On November 22, 2022, ShotSpotter, Inc. entered into a Fifth Amendment to Credit Agreement with Umpqua Bank (Amendment), which amends the terms of that certain Credit Agreement, dated as of September 27, 2018, as amended (as amended by the Amendment, the “Credit Agreement”), to, among other things, extend the maturity date from November 27, 2022 to October 15, 2024, increase the revolving credit commitment from $20.0 million to $25.0 million, increase the letter of credit sub-facility from $6.0 million to $7.5 million, remove the minimum profitability covenants and replace the LIBOR index rate with a Term Secured Overnight Financing Rate (“SOFR”) index rate. Borrowings under the Credit Agreement are secured by substantially all of the assets of the Company and its wholly-owned subsidiaries, Leeds, LLC and Forensic Logic, LLC. Leeds, LLC and Forensic Logic, LLC have guaranteed the obligations of the Borrower under the Credit Agreement.
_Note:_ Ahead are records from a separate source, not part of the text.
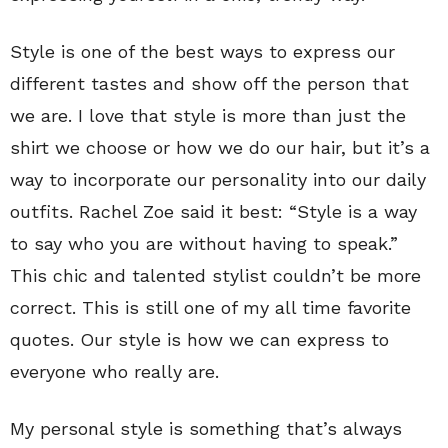
Style is one of the best ways to express our
different tastes and show off the person that
we are. I love that style is more than just the
shirt we choose or how we do our hair, but it’s a
way to incorporate our personality into our daily
outfits. Rachel Zoe said it best: “Style is a way
to say who you are without having to speak.”
This chic and talented stylist couldn’t be more
correct. This is still one of my all time favorite
quotes. Our style is how we can express to
everyone who really are.
My personal style is something that’s always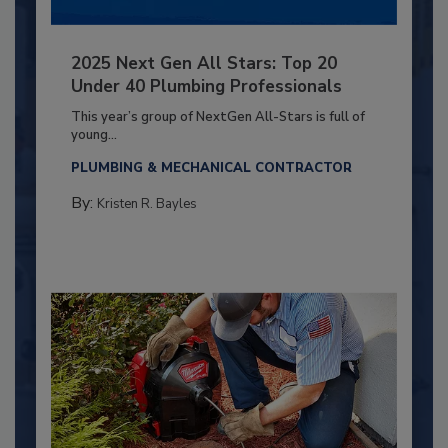
2025 Next Gen All Stars: Top 20
Under 40 Plumbing Professionals
This year’s group of NextGen All-Stars is full of
young...
PLUMBING & MECHANICAL CONTRACTOR
By:
Kristen R. Bayles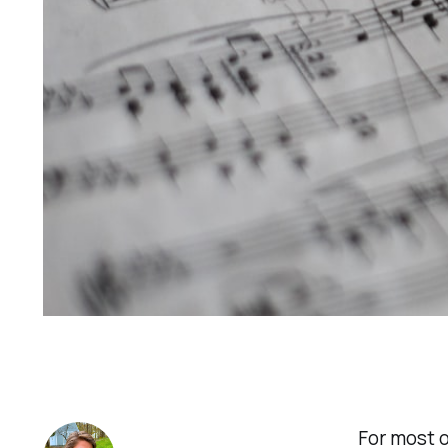
For most o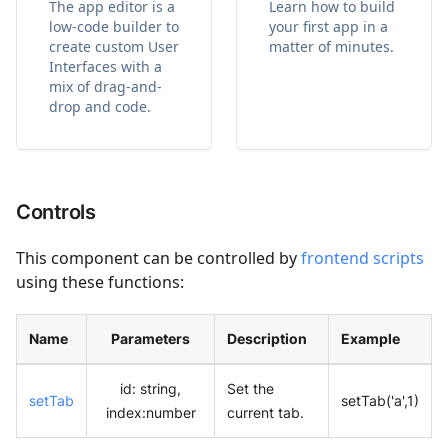
The app editor is a
Learn how to build
low-code builder to
your first app in a
create custom User
matter of minutes.
Interfaces with a
mix of drag-and-
drop and code.
Controls
This component can be controlled by
frontend scripts
using these functions:
Name
Parameters
Description
Example
id: string,
Set the
setTab
setTab('a',1)
index
:number
current tab.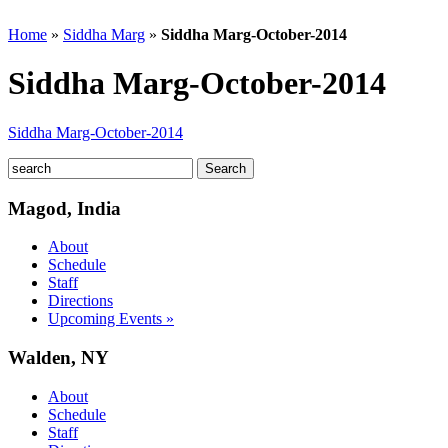
Home
»
Siddha Marg
»
Siddha Marg-October-2014
Siddha Marg-October-2014
Siddha Marg-October-2014
Magod, India
About
Schedule
Staff
Directions
Upcoming Events »
Walden, NY
About
Schedule
Staff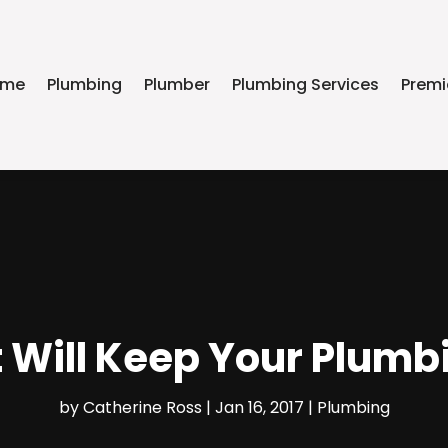
ome
Plumbing
Plumber
Plumbing Services
Premi
t Will Keep Your Plumb
by
Catherine Ross
|
Jan 16, 2017
|
Plumbing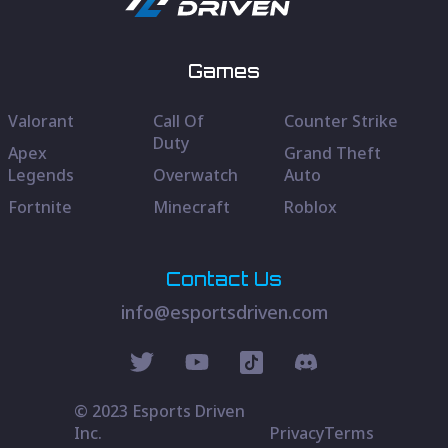
Games
Valorant
Call Of
Counter Strike
Duty
Apex
Grand Theft
Legends
Overwatch
Auto
Fortnite
Minecraft
Roblox
Contact Us
info@esportsdriven.com
© 2023 Esports Driven
Inc.
Privacy
Terms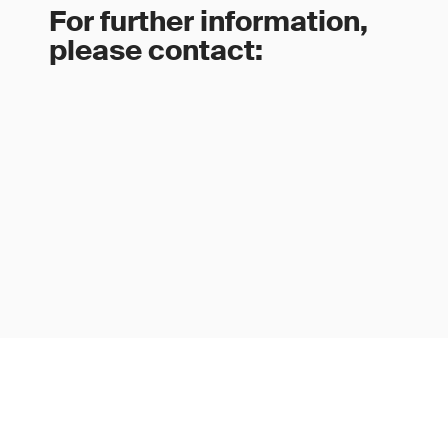
For further information,
please contact: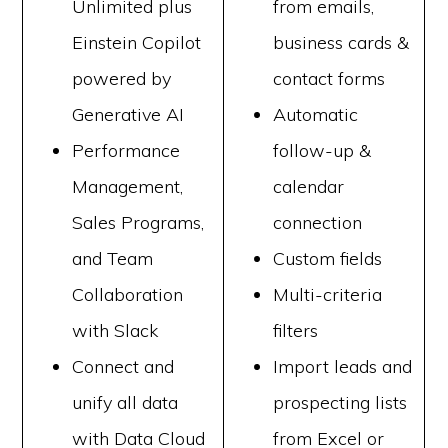
Unlimited plus
from emails,
Einstein Copilot
business cards &
powered by
contact forms
Generative AI
Automatic
Performance
follow-up &
Management,
calendar
Sales Programs,
connection
and Team
Custom fields
Collaboration
Multi-criteria
with Slack
filters
Connect and
Import leads and
unify all data
prospecting lists
with Data Cloud
from Excel or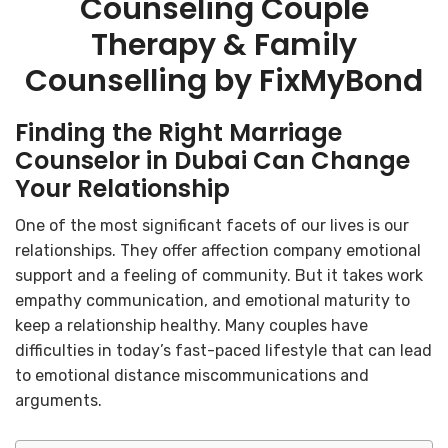
Counseling Couple
Therapy & Family
Counselling by FixMyBond
Finding the Right Marriage
Counselor in Dubai Can Change
Your Relationship
One of the most significant facets of our lives is our
relationships. They offer affection company emotional
support and a feeling of community. But it takes work
empathy communication, and emotional maturity to
keep a relationship healthy. Many couples have
difficulties in today’s fast-paced lifestyle that can lead
to emotional distance miscommunications and
arguments.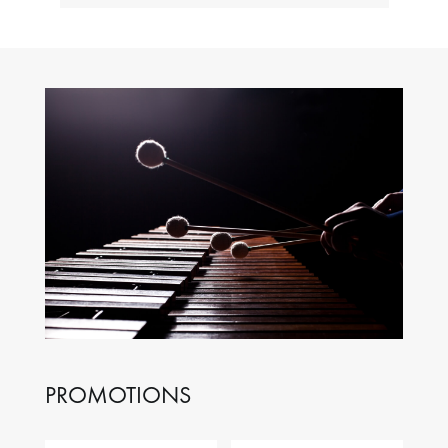
PROMOTIONS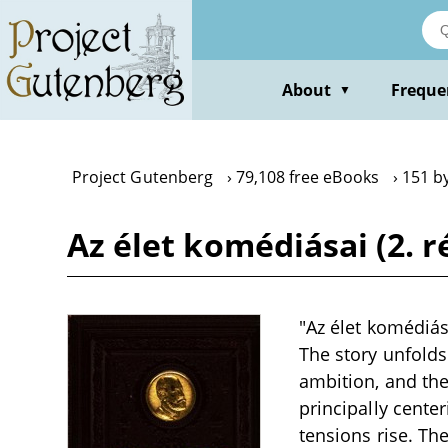
Skip
to
main
content
About
Freque
▼
Project Gutenberg
79,108 free eBooks
151 b
Az élet komédiásai (2. r
"Az élet komédiása
The story unfolds
ambition, and the 
principally cente
tensions rise. Th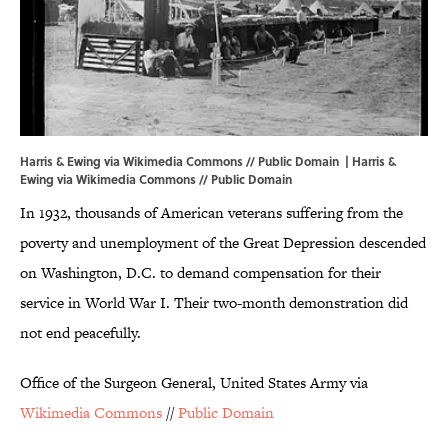
Harris & Ewing via Wikimedia Commons // Public Domain | Harris &
Ewing via
Wikimedia Commons
//
Public Domain
In 1932, thousands of American veterans suffering from the
poverty and unemployment of the Great Depression descended
on Washington, D.C. to demand compensation for their
service in World War I. Their two-month demonstration did
not end peacefully.
Office of the Surgeon General, United States Army via
Wikimedia Commons
//
Public Domain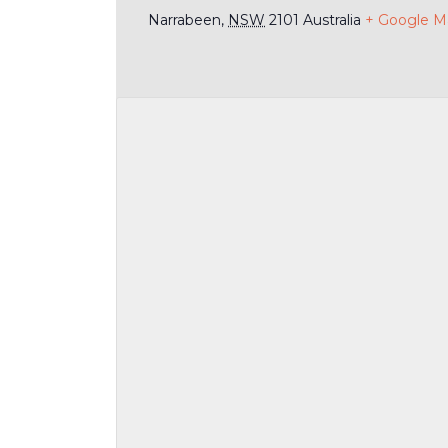
Narrabeen
,
NSW
2101
Australia
+ Google M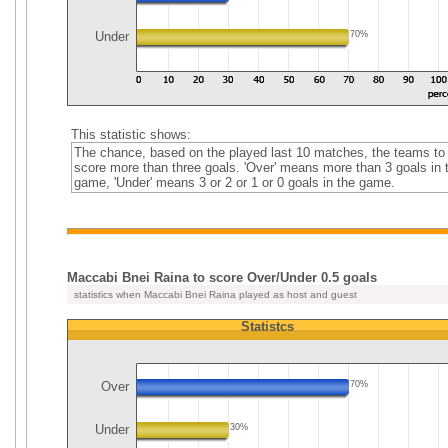
Under
70%
This statistic shows:
The chance, based on the played last 10 matches, the teams to
score more than three goals. 'Over' means more than 3 goals in 
game, 'Under' means 3 or 2 or 1 or 0 goals in the game.
Maccabi Bnei Raina to score Over/Under 0.5 goals
statistics when Maccabi Bnei Raina played as host and guest
Statistcs
Over
70%
Under
30%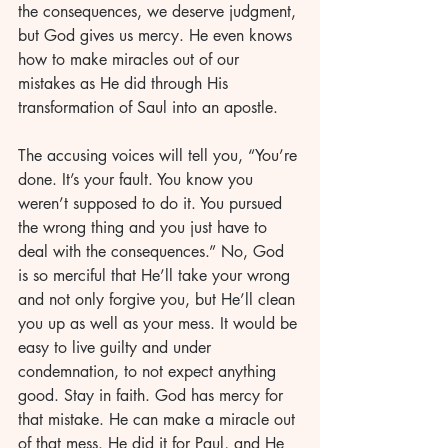
the consequences, we deserve judgment, 
but God gives us mercy. He even knows 
how to make miracles out of our 
mistakes as He did through His 
transformation of Saul into an apostle. 
The accusing voices will tell you, “You’re 
done. It’s your fault. You know you 
weren’t supposed to do it. You pursued 
the wrong thing and you just have to 
deal with the consequences.” No, God 
is so merciful that He’ll take your wrong 
and not only forgive you, but He’ll clean 
you up as well as your mess. It would be 
easy to live guilty and under 
condemnation, to not expect anything 
good. Stay in faith. God has mercy for 
that mistake. He can make a miracle out 
of that mess. He did it for Paul, and He 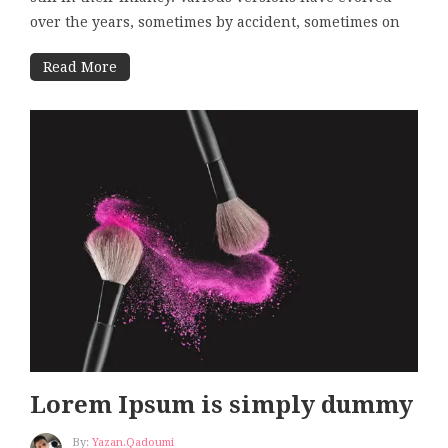
over the years, sometimes by accident, sometimes on
Read More
Lorem Ipsum is simply dummy
By:
Yazan.qadoumi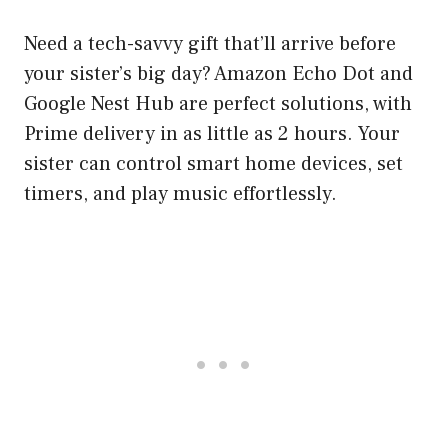
Need a tech-savvy gift that’ll arrive before
your sister’s big day? Amazon Echo Dot and
Google Nest Hub are perfect solutions, with
Prime delivery in as little as 2 hours. Your
sister can control smart home devices, set
timers, and play music effortlessly.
Under the Credit Agreement, the Company has the option to select an interest rate based on either a base rate, which fluctuates daily and is the greater of the prime rate in effect as of any date of determination and the SOFR rate as of such date of determination plus 1.0% per annum or a SOFR rate, which can be for a period of 30, 90 or 180 days at the Company's option and is equal to the SOFR rate as published by CME Group Benchmark Administration Limited, in each case plus 2.0% per annum. Any letters of credit issued under the Credit Agreement will be subject to a fronting fee of 2.0% per annum. Borrowings under the Credit Agreement may be repaid and reborrowed at any time prior to termination of the Credit Agreement.